The D.C. Council agreed to raise the city’s minimum wage to $15 on Tuesday. The voting was reportedly unanimous, as stated by the Washington Post. Fourteen states began the year with higher wages, and four other states have additional increases scheduled for 2016.
The $15 per hour minimum wage measure, which is called “Fair Minimum Wage Act of 2016” by petitioners and was not put on the ballot for voters in Washington D.C. The city council aims to raise the minimum wage to $15 by the year 2020, and this initiative was met with encouragement from supporters, who recently saw a wage increase from $10.50 to $11.50 in D.C.
This victory for the “Fight for $15” campaign is viewed by minimum wage workers and non-minimum wage workers as both positive and negative.

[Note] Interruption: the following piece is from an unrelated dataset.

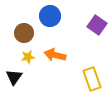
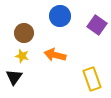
blue circle: moved 10 px right
yellow star: moved 6 px left, 1 px up; rotated 24 degrees clockwise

Alle Goldsmith, 19, is a student at D.C.’s American University who works at a coffee shop inside the campus; She believes that “it’s good and bad,” because “more people are gonna be able to afford all their lives’ necessities, but it will make the job market more competitive.” The journalism student makes $12.50 an hour, and she can safely state that “for students, it’s very beneficial,” since it ‘’makes it so you can work and study.”
What the D.C. Council decided still needs to be confirmed by a final vote, and it seemingly forestalled a November ballot measure, which would have raised the minimum wage to $15 for all workers, even waiters and such workers who receive tips.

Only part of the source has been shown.